4 Books you should be reading right now

Posted In: This & That

Books you should be reading in 2016, Andrea Staska Photography

YOU WILL BE THE SAME PERSON TEN YEARS FROM NOW, EXCEPT FOR THE BOOKS YOU READ AND THE PEOPLE YOU MEET. 

I have always been an avid reader and I’ve been known to finish a book within a day if I really liked it. In the past my friends often made fun of me, when we’d go on vacation and I’d complain about pain in my shoulder. It would help if I didn’t always carry at least 3 different paperbacks in my handbag, they’d say. While there was certainly truth in that statement, what was I supposed to do? This was before Kindle and before Audible (and yes I realize this sentence makes me sound ancient). Leaving my books at home? Not a chance.

These days things are a bit different though. I exchanged heavy paperback books against my Kindle (with an admittedly heavy heart) and I started using Audible for business related books, which is awesome. You see, with a 40hr / week corporate job and my photography business, spending an hour reading everyday simply isn’t feasible anymore and I am now using my weekends to catch up on reading the latest bestsellers.

Also, since I’ve started my business this past April I’ve become a huge fan of business and self-development books and have a huge list with titles that I’ve yet to read. For those books I’ve started using Audible. I’m not usually a fan of audio books, but my drive to and from work takes me about 30 minutes twice a day and I’ve found that listening to business related audio books during this time, comes in really handy (and I feel so productive before I’ve even clocked in at work 😉 )

Below I’ve listed a couple of business related (audio) books that I’ve ‘read’ recently and that I can absolutely recommend, even if you are not a business owner.

The Success Principles – Jack Canfield
I think this book should be required reading for everyone. Jack Canfield presents 64 success principles that he claims „always work“—and draws on his own experience and that of others to illustrate them. Sixty-four principles definitely seem like a lot, but each receives a concise, easy-to-digest chapter that challenges readers to risk creating their lives exactly as they want them. Many of the principles are familiar—e.g., „Take 100% Responsibility for Your Life“—but Canfield has a nifty way of summarizing them („Reject rejection“), and some are inventive: „Become an Inverse Paranoid“ means see the world as out to help you instead of out to get you. Obviously a lot of these principles could be called common sense and I don’t think it’s possible to execute all of them all the time, but none the less it’s a great book that, if nothing else, will push your level of motivation up for sure.

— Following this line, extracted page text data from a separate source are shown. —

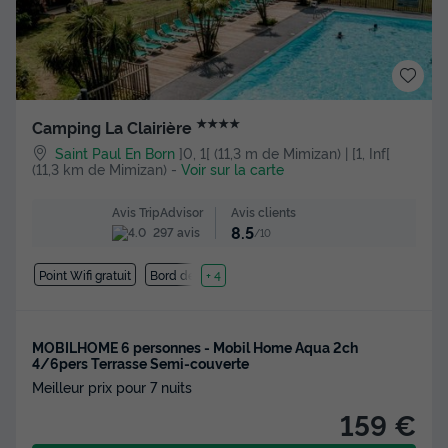
★★★★
Camping La Clairière
Saint Paul En Born
]0, 1[ (11,3 m de Mimizan) | [1, Inf[
(11,3 km de Mimizan)
-
Voir sur la carte
Avis clients
Avis TripAdvisor
8.5
297 avis
/10
Point Wifi gratuit
Bord de mer
+ 4
MOBILHOME 6 personnes - Mobil Home Aqua 2ch
4/6pers Terrasse Semi-couverte
Meilleur prix pour 7 nuits
159 €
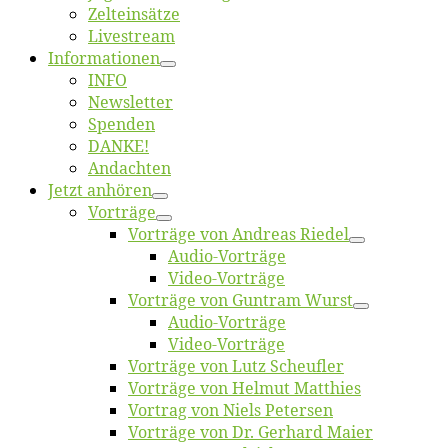
Zelt­ein­sät­ze
Live­stream
Informatio­nen
INFO
News­let­ter
Spen­den
DANKE!
An­dach­ten
Jetzt an­hö­ren
Vor­trä­ge
Vor­trä­ge von An­dre­as Riedel
Au­dio-Vor­trä­ge
Vi­deo-Vor­trä­ge
Vor­trä­ge von Gun­tram Wurst
Au­dio-Vor­trä­ge
Vi­deo-Vor­trä­ge
Vor­trä­ge von Lutz Scheufler
Vor­trä­ge von Hel­mut Matthies
Vor­trag von Niels Petersen
Vor­trä­ge von Dr. Ger­hard Maier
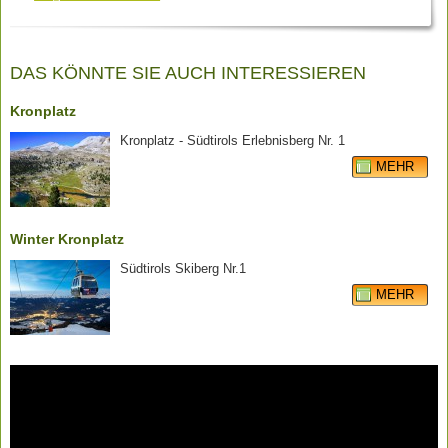
DAS KÖNNTE SIE AUCH INTERESSIEREN
Kronplatz
Kronplatz - Südtirols Erlebnisberg Nr. 1
MEHR
Winter Kronplatz
Südtirols Skiberg Nr.1
MEHR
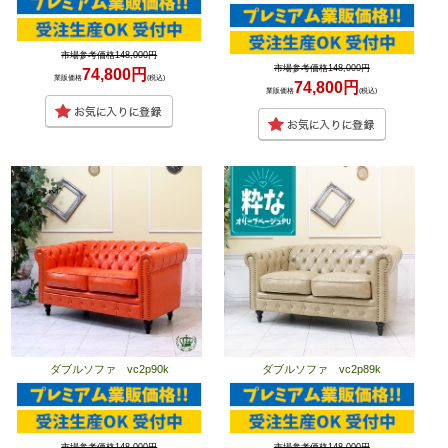
市場参考価格148,000円
市場参考価格148,000円
74,800円
業販価格
(税込)
74,800円
業販価格
(税込)
ダブルソファ vc2p90k
ダブルソファ vc2p89k
市場参考価格148,000円
市場参考価格148,000円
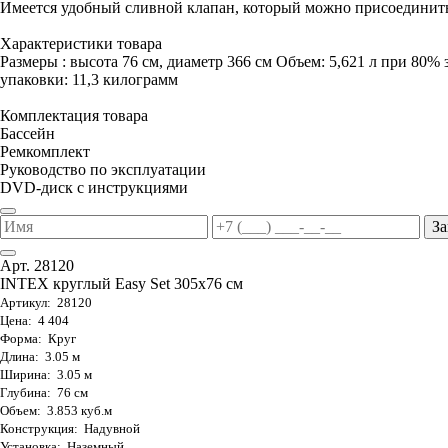
Имеется удобный сливной клапан, который можно присоединить
Характеристики товара
Размеры : высота 76 см, диаметр 366 см Объем: 5,621 л при 80% 
упаковки: 11,3 килограмм
Комплектация товара
Бассейн
Ремкомплект
Руководство по эксплуатации
DVD-диск с инструкциями
За
Арт. 28120
INTEX круглый Easy Set 305х76 см
Артикул: 28120
Цена: 4 404
Форма: Круг
Длина: 3.05 м
Ширина: 3.05 м
Глубина: 76 см
Объем: 3.853 куб.м
Конструкция: Надувной
Установка: Наземный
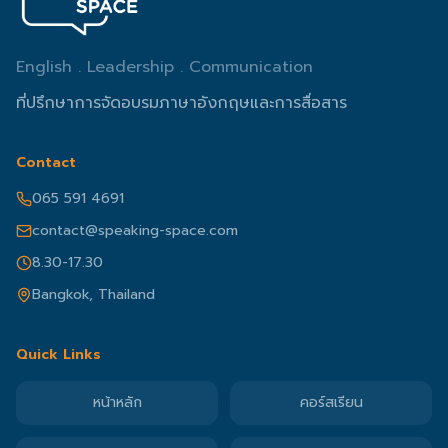
English . Leadership . Communication
ที่ปรึกษาการจัดอบรมภาษาอังกฤษและการสื่อสาร
Contact
065 591 4691
contact@speaking-space.com
8.30-17.30
Bangkok, Thailand
Quick Links
หน้าหลัก
คอร์สเรียน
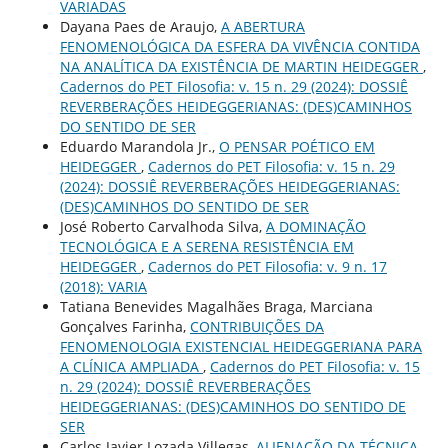
VARIADAS
Dayana Paes de Araujo,
A ABERTURA
FENOMENOLÓGICA DA ESFERA DA VIVÊNCIA CONTIDA
NA ANALÍTICA DA EXISTÊNCIA DE MARTIN HEIDEGGER
,
Cadernos do PET Filosofia: v. 15 n. 29 (2024): DOSSIÊ
REVERBERAÇÕES HEIDEGGERIANAS: (DES)CAMINHOS
DO SENTIDO DE SER
Eduardo Marandola Jr.,
O PENSAR POÉTICO EM
HEIDEGGER
,
Cadernos do PET Filosofia: v. 15 n. 29
(2024): DOSSIÊ REVERBERAÇÕES HEIDEGGERIANAS:
(DES)CAMINHOS DO SENTIDO DE SER
José Roberto Carvalhoda Silva,
A DOMINAÇÃO
TECNOLÓGICA E A SERENA RESISTÊNCIA EM
HEIDEGGER
,
Cadernos do PET Filosofia: v. 9 n. 17
(2018): VARIA
Tatiana Benevides Magalhães Braga, Marciana
Gonçalves Farinha,
CONTRIBUIÇÕES DA
FENOMENOLOGIA EXISTENCIAL HEIDEGGERIANA PARA
A CLÍNICA AMPLIADA
,
Cadernos do PET Filosofia: v. 15
n. 29 (2024): DOSSIÊ REVERBERAÇÕES
HEIDEGGERIANAS: (DES)CAMINHOS DO SENTIDO DE
SER
Carlos Javier Lozada Villegas,
ALIENAÇÃO DA TÉCNICA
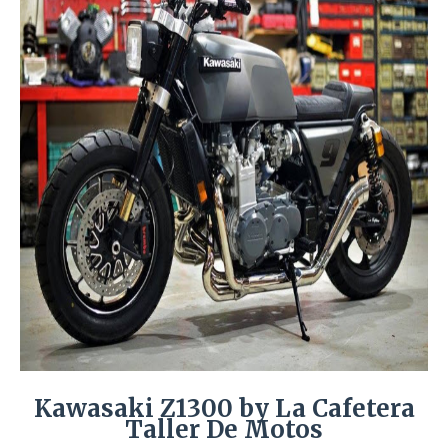
Kawasaki Z1300 by La Cafetera
Taller De Motos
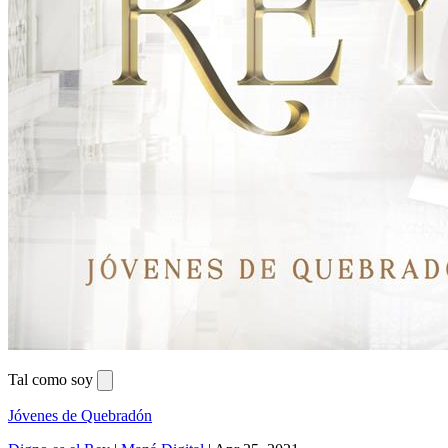
Tal como soy
Jóvenes de Quebradón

How to Win Friends and Influence People – Dale Carnegie
This book was first published in 1937 and has been updated to reflect todays circumstances. Since I am a big believer in being kind and treating others with respect, this book has quickly become one for my favorites. Success, Carnegie believed, is due 15 percent to professional knowledge and 85 percent to „the ability to express ideas, to assume leadership, and to arouse enthusiasm among people.“ He teaches these skills through underlying principles of dealing with people so that they feel important and appreciated. He also emphasizes fundamental techniques for handling people without making them feel manipulated.

Start with Why – Simon Sinek
I was pointed to this book and Simon Sinek in particular by Nadia Meli as she uses this book also in her photography workshops. In start with why Simon Sinek basically talks about what makes a business (or a person) successful. How is it that two people, two companies, two organizations can do exactly the same thing and one is successful doing it while the other is not. (Hint: It’s all about the “why”) Even if you are not a business owner or otherwise self-employed, read it anyway it’s really, really good.

Big Magic – Elizabeth Gilbert
This one is not really a business book per say, as it deals more with what it means to be creative and how to live a creative life, which comes in handy if you work in a creative job, but probably isn’t your first choice if you are selling life insurance. I must admit it took me a while to warm up to Eat, Pray, Love (which was also written by Elizabeth Gilbert) so I wasn’t all that convinced about Big Magic, but after seeing quite a few interviews and TED talks with / by her, I decided to give it a chance anyway. As I said before, if you are a very straight laced person and not interested in living a (somewhat) creative life, this book probably won’t do much for you, but personally I really liked and enjoyed it.